▶ **EXERCISE DETAILS**
In your copy, reproduce the entries exactly as they are, minus the images.

○ ○ ○ ○ ○

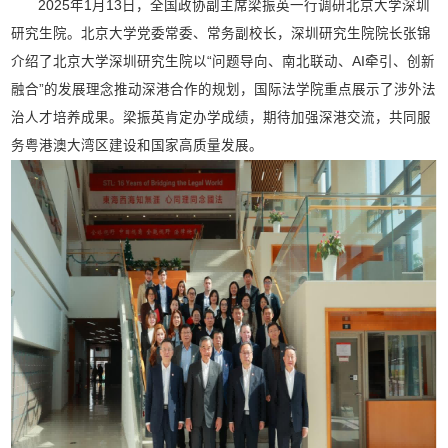
2025年1月13日，全国政协副主席梁振英一行调研北京大学深圳
研究生院。北京大学党委常委、常务副校长，深圳研究生院院长张锦
介绍了北京大学深圳研究生院以“问题导向、南北联动、AI牵引、创新
融合”的发展理念推动深港合作的规划，国际法学院重点展示了涉外法
治人才培养成果。梁振英肯定办学成绩，期待加强深港交流，共同服
务粤港澳大湾区建设和国家高质量发展。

○ ○ ○ ○ ○

▶ **OUTPUT FOR THIS TASK**
2025年1月13日，全国政协副主席梁振英一行调研北京大学深圳
研究生院。北京大学党委常委、常务副校长，深圳研究生院院长张锦
介绍了北京大学深圳研究生院以“问题导向、南北联动、AI牵引、创新
融合”的发展理念推动深港合作的规划，国际法学院重点展示了涉外法
治人才培养成果。梁振英肯定办学成绩，期待加强深港交流，共同服
务粤港澳大湾区建设和国家高质量发展。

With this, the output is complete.